● **TASK DIRECTIONS**
The records below are to be copied word for word, with every picture left out.

● **RECORDS PROVIDED**

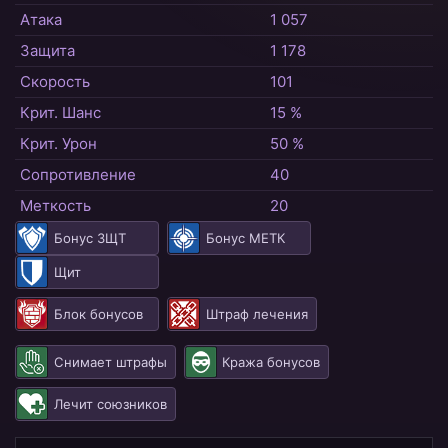
Атака
1 057
Защита
1 178
Скорость
101
Крит. Шанс
15 %
Крит. Урон
50 %
Сопротивление
40
Меткость
20
Бонус ЗЩТ
Бонус МЕТК
Щит
Блок бонусов
Штраф лечения
Снимает штрафы
Кража бонусов
Лечит союзников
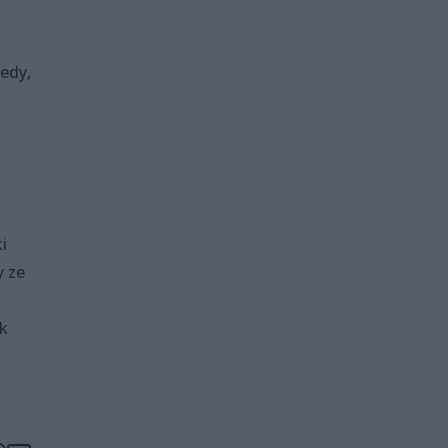
edy,
i
y ze
ek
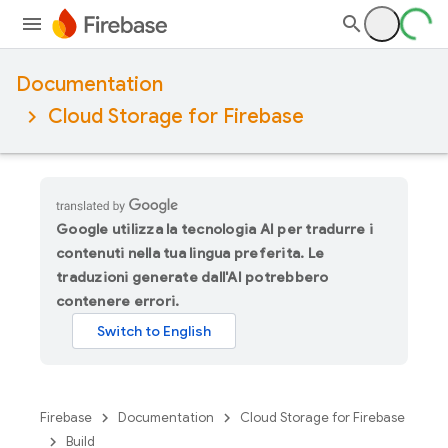
Documentation
Cloud Storage for Firebase
Google utilizza la tecnologia AI per tradurre i
contenuti nella tua lingua preferita. Le
traduzioni generate dall'AI potrebbero
contenere errori.
Firebase
Documentation
Cloud Storage for Firebase
Build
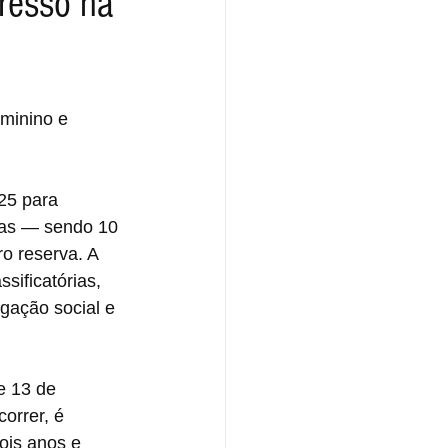
gresso na
minino e 
25 para 
tas — sendo 10 
o reserva. A 
sificatórias, 
igação social e 
e 13 de 
orrer, é 
ois anos e 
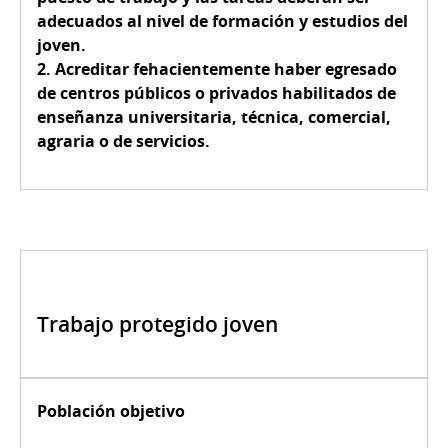
adecuados al nivel de formación y estudios del
joven.
2. Acreditar fehacientemente haber egresado
de centros públicos o privados habilitados de
enseñanza universitaria, técnica, comercial,
agraria o de servicios.
Trabajo protegido joven
Población objetivo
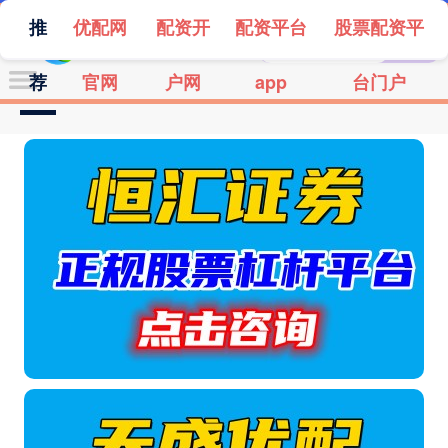
推
优配网
配资开
配资平台
股票配资平
荐
官网
户网
app
台门户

● **RESPONSE TO THE EXERCISE**
Атака
1 057
Защита
1 178
Скорость
101
Крит. Шанс
15 %
Крит. Урон
50 %
Сопротивление
40
Меткость
20
Бонус ЗЩТ
Бонус МЕТК
Щит
Блок бонусов
Штраф лечения
Снимает штрафы
Кража бонусов
Лечит союзников
edy,
i
y ze
ek
Documentation
Cloud Storage for Firebase
Google utilizza la tecnologia AI per tradurre i
contenuti nella tua lingua preferita. Le
traduzioni generate dall'AI potrebbero
contenere errori.
Firebase
Documentation
Cloud Storage for Firebase
Build
gresso na
minino e 
25 para 
tas — sendo 10 
o reserva. A 
sificatórias, 
igação social e 
e 13 de 
orrer, é 
ois anos e 
adecuados al nivel de formación y estudios del
joven.
2. Acreditar fehacientemente haber egresado
de centros públicos o privados habilitados de
enseñanza universitaria, técnica, comercial,
agraria o de servicios.
Trabajo protegido joven
Población objetivo
推
优配网
配资开
配资平台
股票配资平
荐
官网
户网
app
台门户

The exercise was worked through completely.